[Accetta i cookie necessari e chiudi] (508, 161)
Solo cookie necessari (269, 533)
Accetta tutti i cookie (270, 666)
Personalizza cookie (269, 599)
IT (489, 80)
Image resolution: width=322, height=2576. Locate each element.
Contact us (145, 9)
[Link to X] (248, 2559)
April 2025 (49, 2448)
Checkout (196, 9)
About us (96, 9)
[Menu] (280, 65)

::::

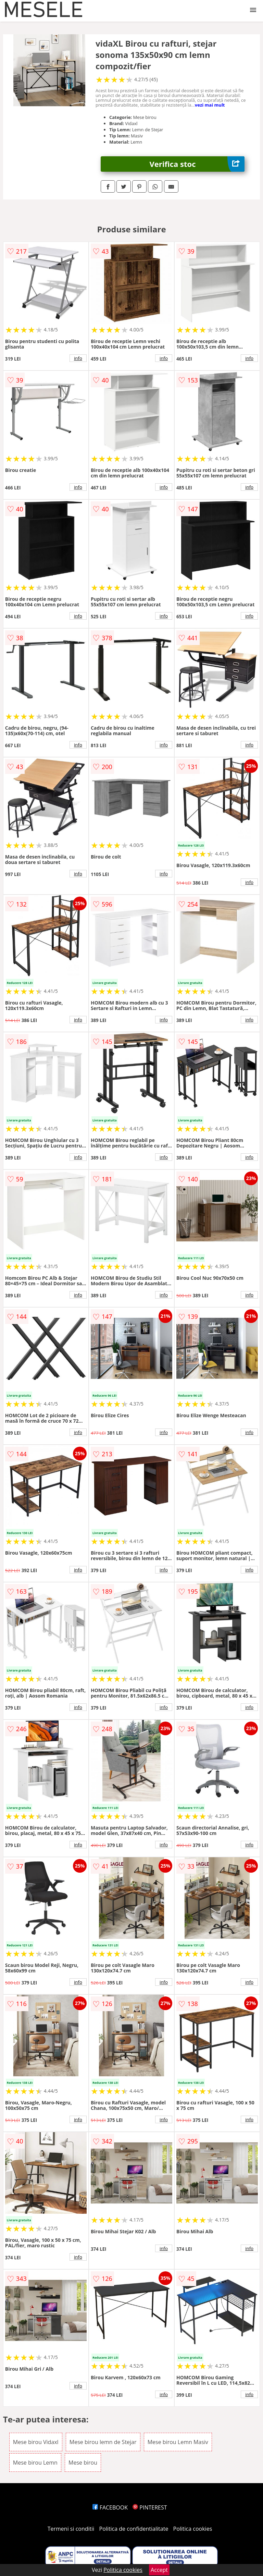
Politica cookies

::::

**Assignment:**
Please return the lines above that run from the line containing "Personalizza cookie (269, 599)" to the line containing "[Menu] (280, 65)", inclusive, exactly and with no other lines.

**Result of this exercise:**
Personalizza cookie (269, 599)
IT (489, 80)
Image resolution: width=322, height=2576. Locate each element.
Contact us (145, 9)
[Link to X] (248, 2559)
April 2025 (49, 2448)
Checkout (196, 9)
About us (96, 9)
[Menu] (280, 65)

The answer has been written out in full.